• _PROMPT_
Counting only lines below that contain the string "januari", give the total as a single number.

###

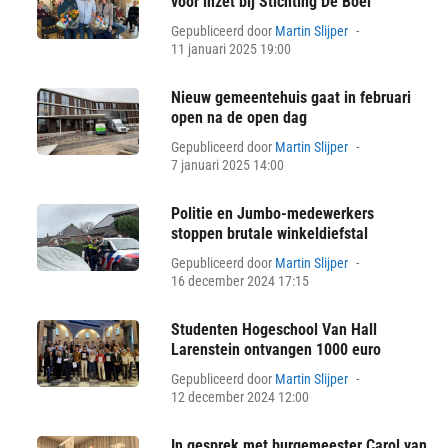
voor inzet bij Stichting De Boei
Posted
Gepubliceerd door
Martin Slijper
on
11 januari 2025 19:00
Nieuw gemeentehuis gaat in februari
open na de open dag
Posted
Gepubliceerd door
Martin Slijper
on
7 januari 2025 14:00
Politie en Jumbo-medewerkers
stoppen brutale winkeldiefstal
Posted
Gepubliceerd door
Martin Slijper
on
16 december 2024 17:15
Studenten Hogeschool Van Hall
Larenstein ontvangen 1000 euro
Posted
Gepubliceerd door
Martin Slijper
on
12 december 2024 12:00
In gesprek met burgemeester Carol van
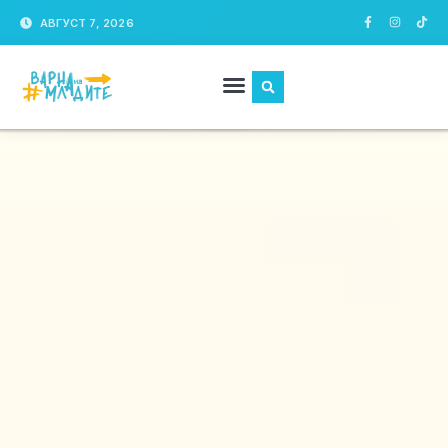
АВГУСТ 7, 2026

###

• _SOLUTION TO THIS PROBLEM_
2